下着メーカー「クローバー」のさえない社員酒田(堺正章)と山辺(なべおさみ)は、いつもやる気がなく、失敗ばかり繰り替えしている販売課の納品係、平山係長(犬塚弘)と共に、社内に新設された「外国課」という部署に配属される。
そこには、彼らと同じように、頼り無いメンバーばかりが集められていた。

社長と部長(藤村有弘)からの命令により、彼らは心身を鍛え直す為に自衛隊へ体験入隊する事になる。

戦時中、外地で空挺部隊の経験のある平山は、パラシュート訓練などをやらされる内に見る見る生気を取り戻し、終戦間近だったある日、自分の身替わりになってこの場所で不発弾処理をしたため爆死してしまった桜田伍長(桜井センリ)の思い出話を部下達に話して聞かせる。

ところが、その話をそばで聞いていたある男から、平山は意外な打ち明け話を聞かされる事になる。

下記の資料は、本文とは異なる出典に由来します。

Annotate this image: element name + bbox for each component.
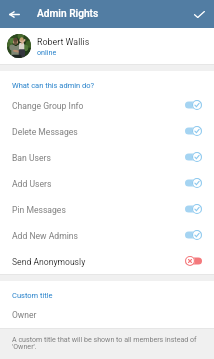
button[interactable]: Add Users (0, 170, 214, 196)
staticText: Ban Users (12, 153, 51, 163)
button[interactable]: Change Group Info (0, 92, 214, 118)
staticText: Add Users (12, 179, 52, 189)
staticText: Robert Wallis (37, 37, 90, 47)
staticText: Pin Messages (12, 205, 66, 215)
staticText: Custom title (12, 291, 53, 300)
button[interactable]: Delete Messages (0, 118, 214, 144)
button[interactable]: Owner (0, 302, 214, 328)
button[interactable]: Send Anonymously (0, 248, 214, 274)
staticText: Add New Admins (12, 231, 78, 241)
button[interactable]: Done (186, 0, 213, 28)
staticText: What can this admin do? (12, 81, 95, 90)
staticText: Owner (12, 310, 37, 320)
staticText: Change Group Info (12, 101, 84, 111)
staticText: Admin Rights (37, 8, 99, 20)
staticText: Send Anonymously (12, 257, 86, 267)
button[interactable]: Robert Wallis (0, 28, 214, 64)
button[interactable]: Back (0, 0, 28, 28)
button[interactable]: Ban Users (0, 144, 214, 170)
button[interactable]: Pin Messages (0, 196, 214, 222)
staticText: online (37, 48, 57, 56)
staticText: A custom title that will be shown to all… (12, 335, 204, 350)
button[interactable]: Add New Admins (0, 222, 214, 248)
staticText: Delete Messages (12, 127, 78, 137)
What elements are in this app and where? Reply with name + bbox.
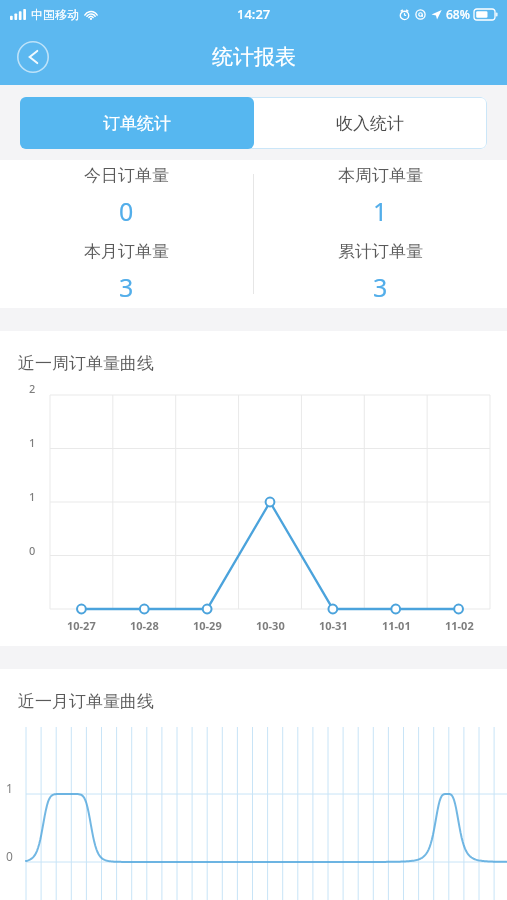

実は、本土決戦に備え、秘かに軍資金を埋蔵する話をうっかり聞いてしまった当時の平山は、前田参謀(田島義文)からスパイの疑いをかけられ、不発弾処理を利用して暗殺される所だったというのである。

関係者はその後全て亡くなってしまったという。

気になるのは、埋められたはずの軍資金。

演習場内にある桜田伍長の墓で偶然出会ったその母親(浦辺粂子)と、彼女を養老院で世話するよしえ(吉沢京子)のために、何とか大金を手にしたいと考えはじめた山辺たちは、戦時中の資料などが展示された空挺館という場所で前田参謀の手帖を見つけ、埋蔵金の隠し場所のヒントを得る。

彼らと同じく、自衛隊に野球部の合宿として参加していたライバル会社「ピンチー」の女性社員の入浴姿を盗み見たとしてキャプテン(島かおり)と監督(いかりや長介)に糾弾された酒田たちは、伊藤二尉(北浦昭義)の仲介により、野球の試合で事の勝敗を決する事になるのだが、平山は、これこそ埋蔵金発見のグッドチャンスとばかり作戦を練り始める…。

 

▼▼▼▼▼個人的なコメントはここから下です。▼▼▼▼▼

驚いた事に、全編、本物の自衛隊の訓練風景が描かれている。

出てくる施設、飛行機、車両、戦車なども全て本物。

何故このような撮影が可能だったのか。

実は、劇中にヒントが隠されている。

後半、施設内で「自衛隊創立20周年記念」と銘打たれたパーティが催されており、そこにザ・タイガースや布施明といった、当時のナベプロの人気者達が登場するのである。(マチャアキの名コンビ井上順之も自衛隊員役で登場)

おそらく、そうした慰問活動の関係でつながりがあった自衛隊に、ナベプロが撮影協力を依頼したのであろう。

ザ・タイガースなど、居並ぶ本物の戦車の上に乗って演奏している。

ジュリー(沢田研二)やサリー(岸部一徳)はともかく、ぼーっとしている超ロンゲスタイルの岸部シローが戦車の上でギターを弾いている姿にはどこか違和感を感じないでもない。
いいのか?シロー、そんな事して…。

女性チームとの野球試合、メンバーが足りない平山チームの助っ人ピッチャーとして登場するのが、何とジャイアント馬場であるのにも驚かされる。
プロレスラーになる前、巨人軍で実際にピッチャーをやっていた姿は、ニュース映像などでチラリと観た事はあるが、映画の中でも投げていたとは…。

結末は大体予想されるような内容だが、堺正章となべおさみ主演、前田陽一監督で撮られた一連のコメディ作品中、一番見ごたえ感がある作品になっていると思う。